Chamomile is perhaps the best-known herb tea, and one that no household should be without. In the past the plant was such a well-known herbal medication that herbalists didn’t bother to describe its appearance. When my mother was a child, chamomile was the only tea she knew. Gentle and mild, yet amazingly effective, it relaxes both mind and body. The herbalist Mrs Grieve describes it as having “a wonderfully soothing, sedative and absolutely harmless effect” – unlike certain drugs prescribed as sedatives, which are generally addictive.

Chamomile should be the first thing to take in all cases of stress, anxiety, or insomnia. It’s also helpful in many cases of physical aches and pains. It’s great for children with tummy ache or women with period pains, and in many cases of illness. The great thing about it is that it’s totally harmless, so it’s always worth trying it, whatever’s wrong. Years ago, when I had colitis, chamomile was the first thing that helped me – from the first dose. One cup first thing in the morning eased those awful cramping pains.


If you want to know more about medicinal herbs and how to use them yourself, there are a number of books to help you. I particularly like a new one called “Hedgerow Medicine” . It has straightforward instructions and very clear photographs for easy identification of plants.

If you prefer to have help, you can buy many herbal medications from health food stores. The shop assistants can advise you on what you need.

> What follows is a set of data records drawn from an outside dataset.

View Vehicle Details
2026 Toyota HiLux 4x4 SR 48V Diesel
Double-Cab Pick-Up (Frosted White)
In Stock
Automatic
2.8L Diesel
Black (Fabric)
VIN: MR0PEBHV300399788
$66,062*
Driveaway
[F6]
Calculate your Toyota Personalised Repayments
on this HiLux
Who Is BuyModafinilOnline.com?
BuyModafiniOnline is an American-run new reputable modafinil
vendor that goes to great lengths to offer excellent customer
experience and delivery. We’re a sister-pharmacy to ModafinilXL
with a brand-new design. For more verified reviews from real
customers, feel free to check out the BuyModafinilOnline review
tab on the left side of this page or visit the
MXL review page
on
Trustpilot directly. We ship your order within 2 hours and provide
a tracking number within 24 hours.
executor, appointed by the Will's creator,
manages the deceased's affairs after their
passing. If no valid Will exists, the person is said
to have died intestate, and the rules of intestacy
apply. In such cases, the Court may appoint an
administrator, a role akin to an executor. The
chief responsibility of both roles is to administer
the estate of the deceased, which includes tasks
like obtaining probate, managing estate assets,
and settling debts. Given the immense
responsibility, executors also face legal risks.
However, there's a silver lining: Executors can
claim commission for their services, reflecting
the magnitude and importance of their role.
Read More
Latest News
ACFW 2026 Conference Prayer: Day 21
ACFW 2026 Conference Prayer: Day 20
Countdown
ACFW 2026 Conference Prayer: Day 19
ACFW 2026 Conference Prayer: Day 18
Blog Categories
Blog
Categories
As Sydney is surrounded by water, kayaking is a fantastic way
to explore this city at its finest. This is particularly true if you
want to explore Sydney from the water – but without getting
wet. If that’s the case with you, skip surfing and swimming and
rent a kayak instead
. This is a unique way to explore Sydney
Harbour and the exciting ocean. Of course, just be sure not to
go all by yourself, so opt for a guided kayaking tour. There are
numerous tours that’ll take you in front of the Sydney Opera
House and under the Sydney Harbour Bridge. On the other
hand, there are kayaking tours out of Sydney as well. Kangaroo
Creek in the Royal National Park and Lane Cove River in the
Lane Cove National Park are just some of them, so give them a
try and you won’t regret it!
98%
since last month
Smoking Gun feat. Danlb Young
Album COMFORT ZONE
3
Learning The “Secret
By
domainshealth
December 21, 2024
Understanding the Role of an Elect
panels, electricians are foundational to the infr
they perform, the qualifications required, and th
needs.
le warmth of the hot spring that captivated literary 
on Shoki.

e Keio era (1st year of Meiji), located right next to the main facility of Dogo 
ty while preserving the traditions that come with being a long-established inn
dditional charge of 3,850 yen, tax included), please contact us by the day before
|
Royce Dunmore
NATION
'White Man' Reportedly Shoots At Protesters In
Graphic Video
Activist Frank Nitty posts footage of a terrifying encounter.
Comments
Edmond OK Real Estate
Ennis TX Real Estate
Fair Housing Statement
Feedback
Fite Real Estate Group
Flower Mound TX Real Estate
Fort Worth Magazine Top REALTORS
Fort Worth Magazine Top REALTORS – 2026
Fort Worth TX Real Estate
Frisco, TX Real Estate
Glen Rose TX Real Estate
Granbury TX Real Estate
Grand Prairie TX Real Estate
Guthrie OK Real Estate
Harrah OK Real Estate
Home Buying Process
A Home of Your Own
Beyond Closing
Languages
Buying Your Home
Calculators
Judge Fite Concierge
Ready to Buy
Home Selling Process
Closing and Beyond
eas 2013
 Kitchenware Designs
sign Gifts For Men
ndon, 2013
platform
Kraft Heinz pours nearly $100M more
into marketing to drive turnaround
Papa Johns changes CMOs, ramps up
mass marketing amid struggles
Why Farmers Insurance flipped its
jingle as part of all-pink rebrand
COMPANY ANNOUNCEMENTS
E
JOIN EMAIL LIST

Or you can consult a qualified herbalist. He or she will prescribe a suitable herbal medicine specifically for you, taking into account all your symptoms. For serious conditions, this may be the best route. Herbalists receive medical training as thorough as a doctor’s, and will be registered with a professional body.

In Britain, herbalists are registered with the Association of Master Herbalists, the British Herbal Medicine Association or the National Institute of Medical Herbalists. Similar organisations exist in other countries to ensure that practising herbalists are properly trained and qualified.